Markus Ferber, the German centre-right lawmaker who is the rapporteur steering the measure through Parliament, said in his report that a tougher crackdown on high-frequency trading was needed than outlined in the draft law.
High-frequency trading is seen by some policymakers as having an unfair advantage over other investors. Fast computerised trading also played a role in the "flash crash" when Wall Street blue chips briefly went into freefall in 2010.
High-frequency traders often use bank and brokerage systems to access markets directly and favour tactics such as inputting many quickly cancelled orders, a technique nicknamed "quote stuffing".
"Your rapporteur suggests a more differentiated approach and proposes definitions for high-frequency trading and a high-frequency trading strategy to identify a particular subset of algorithmic trading, and in addition a ban of direct electronic access," Ferber said in his report.
He defined high-frequency trading as trading at speeds where "the physical latency" (or speed of processing an order) of the system for sending orders becomes "the determining factor".
The high-frequency trading strategy would include four or more elements such as a trader whose servers are next to those of the exchange; a daily portfolio turnover of at least 50%; a ratio of orders to trades that exceeds 4 to 1; most orders being unwound on the same day; or where at least a fifth of orders placed are cancelled.
Orders should also stay in the market for at least 500 milliseconds before they can be cancelled, and exchanges should slap higher charges on traders who cancel many of the orders they place, the report added.
High-frequency trading has increased volume on many exchanges and the Federation of European Securities Exchanges has urged caution about taking such radical measures.
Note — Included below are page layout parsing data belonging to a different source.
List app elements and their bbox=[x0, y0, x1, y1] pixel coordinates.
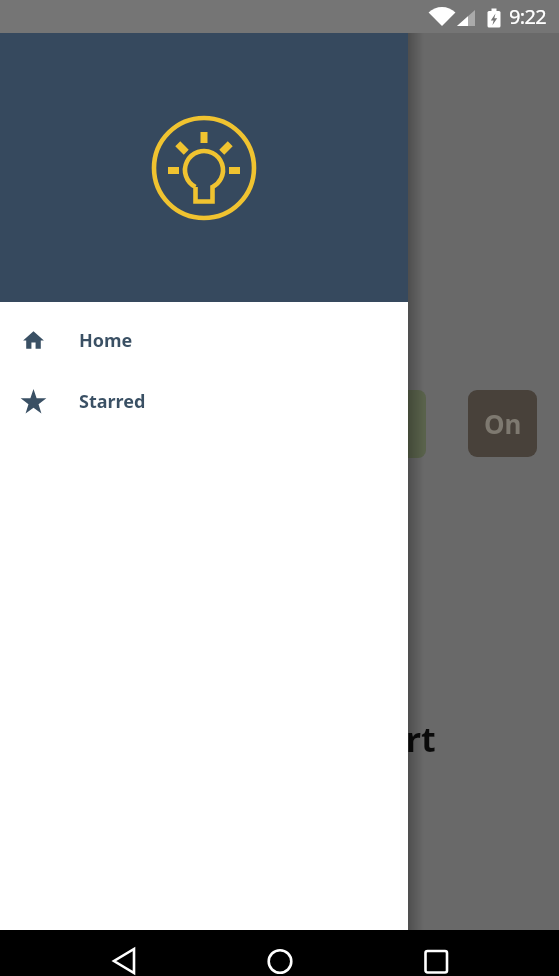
staticText: Start bbox=[352, 716, 436, 762]
button[interactable]: On bbox=[468, 390, 537, 457]
staticText: 9:22 bbox=[509, 3, 546, 30]
staticText: Home bbox=[79, 328, 133, 353]
button[interactable] bbox=[0, 930, 187, 976]
button[interactable] bbox=[373, 930, 559, 976]
button[interactable]: Home bbox=[0, 310, 408, 371]
staticText: Starred bbox=[79, 389, 146, 414]
button[interactable]: Starred bbox=[0, 371, 408, 432]
staticText: On bbox=[484, 406, 522, 441]
button[interactable] bbox=[187, 930, 373, 976]
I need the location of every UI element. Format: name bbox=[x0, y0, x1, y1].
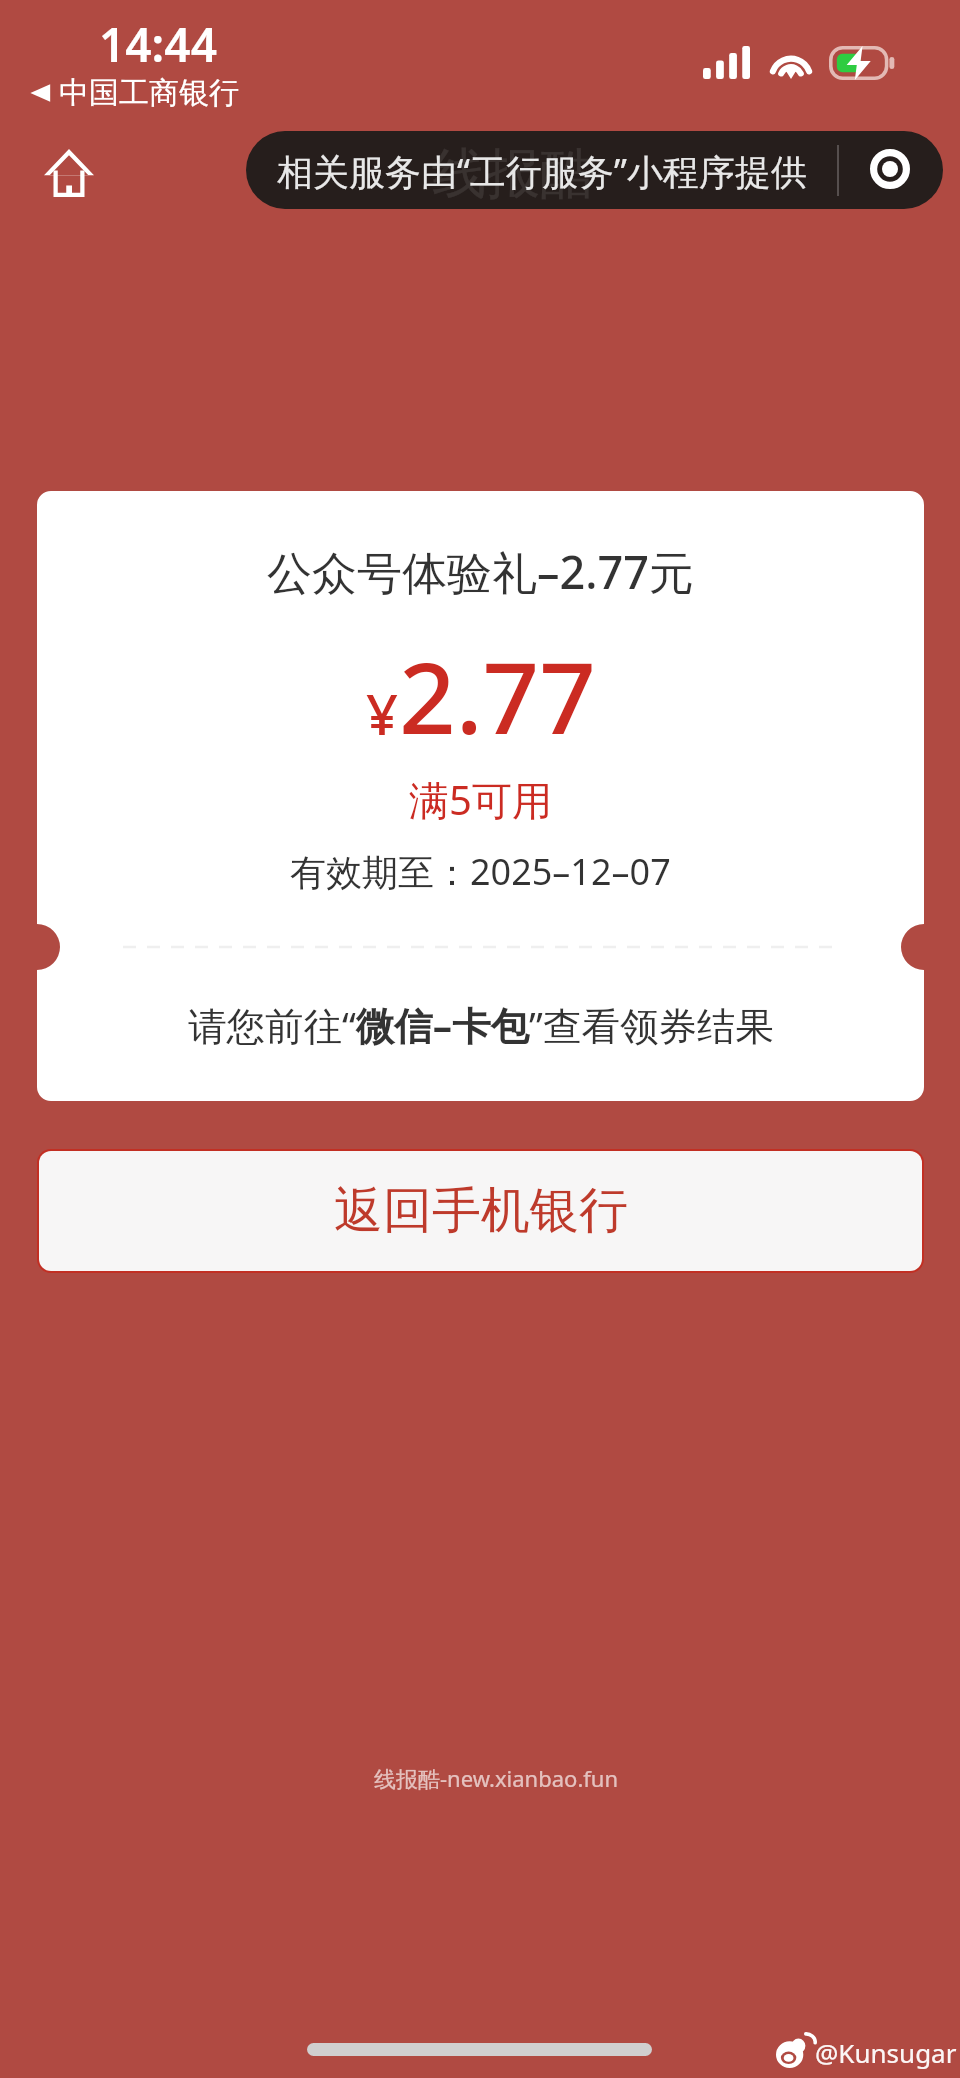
staticText: 2.77 bbox=[399, 628, 596, 763]
staticText: @Kunsugar bbox=[815, 2035, 957, 2070]
staticText: 有效期至：2025–12–07 bbox=[290, 847, 671, 896]
button[interactable]: Home bbox=[30, 134, 108, 212]
staticText: 中国工商银行 bbox=[59, 74, 239, 112]
staticText: 满5可用 bbox=[409, 772, 552, 827]
staticText: 返回手机银行 bbox=[334, 1180, 628, 1242]
staticText: 相关服务由“工行服务”小程序提供 bbox=[277, 147, 807, 196]
staticText: ¥ bbox=[366, 675, 399, 751]
staticText: 请您前往“微信–卡包”查看领券结果 bbox=[188, 999, 774, 1052]
staticText: 线报酷-new.xianbao.fun bbox=[374, 1763, 619, 1793]
staticText: 线报酷 bbox=[432, 140, 594, 208]
staticText: 14:44 bbox=[99, 13, 217, 76]
button[interactable]: 线报酷 bbox=[246, 131, 943, 209]
staticText: 公众号体验礼–2.77元 bbox=[267, 541, 694, 602]
button[interactable]: 返回手机银行 bbox=[39, 1151, 922, 1271]
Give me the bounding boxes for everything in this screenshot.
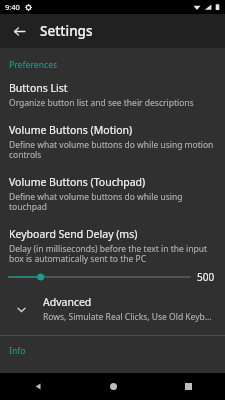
button[interactable]: Keyboard Send Delay (ms) bbox=[0, 220, 225, 288]
button[interactable]: Back bbox=[6, 18, 32, 44]
staticText: Delay (in milliseconds) before the text … bbox=[9, 243, 215, 265]
button[interactable]: Buttons List bbox=[0, 74, 225, 116]
staticText: Preferences bbox=[9, 59, 58, 71]
button[interactable]: Home bbox=[96, 373, 130, 400]
button[interactable]: Volume Buttons (Motion) bbox=[0, 116, 225, 168]
staticText: Keyboard Send Delay (ms) bbox=[9, 227, 138, 241]
button[interactable]: Back bbox=[21, 373, 55, 400]
staticText: Buttons List bbox=[9, 81, 68, 95]
staticText: Volume Buttons (Touchpad) bbox=[9, 175, 146, 189]
staticText: Define what volume buttons do while usin… bbox=[9, 139, 215, 161]
staticText: 500 bbox=[197, 270, 215, 284]
other: Expand advanced bbox=[6, 294, 36, 324]
staticText: Advanced bbox=[43, 295, 92, 309]
staticText: Organize button list and see their descr… bbox=[9, 97, 194, 109]
staticText: Rows, Simulate Real Clicks, Use Old Keyb… bbox=[43, 311, 215, 323]
button[interactable]: Expand advanced bbox=[0, 288, 225, 331]
staticText: Define what volume buttons do while usin… bbox=[9, 191, 215, 213]
staticText: 9:40 bbox=[5, 2, 20, 12]
staticText: Info bbox=[9, 345, 26, 357]
staticText: Settings bbox=[40, 22, 93, 40]
button[interactable]: Volume Buttons (Touchpad) bbox=[0, 168, 225, 220]
staticText: Volume Buttons (Motion) bbox=[9, 123, 133, 137]
button[interactable]: Recents bbox=[171, 373, 205, 400]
"We need to do some homework first. I don't think Ferber wants to kill the market but wants to be on the safe side," FESE Secretary General Judith Hardt told reporters.
Other exchange officials said a ban on direct market access and requiring minimum periods for orders would damage liquidity and force people to risk their capital when they don't want to.
All trading platforms should also have "circuit breakers" in place to cut or slow down trading that becomes disorderly, Ferber said, in another lesson from the "flash crash".
OTF limited to non-equities
The planned new breed of Organised Trading Facility (OTF) platform for trading contracts currently handled between banks should be limited to non-equities, meaning mainly derivatives and commodities.
This would force shares currently traded off an exchange to move onto bourses or similar platforms that are likely to be more heavily regulated than OTFs, a development stock exchanges welcomed.
"I think Ferber's taken the right steps. Equities are much too fragmented and OTFs would have introduced another layer of fragmentation," Hardt said.
But exchanges were dismayed that Ferber wants to harden controls on the size of positions commodity traders can hold, a step policymakers say could help cool what they see as speculation pushing up oil and food prices in recent years.
All commodity derivatives platforms should have position limits, Ferber said. Other controls, such as risk management systems would be "an addition" and not an alternative, as was foreseen in the draft law. Ferber pushes the draft closer to the US rule of pre-set position limits in many commodities.
He also proposes a ban on a person holding more than one executive or two non-executive directorships at different trading venues at the same time.
Ferber rejects a proposal to ban investment advisors from accepting commission on sales of financial products, in contrast to the UK which plans to ban such commissions from 2013.
Other members of parliament are set to challenge some of Ferber's proposals, as will EU states like Britain. The aim is to approve a final text by the end of this year or early in 2013.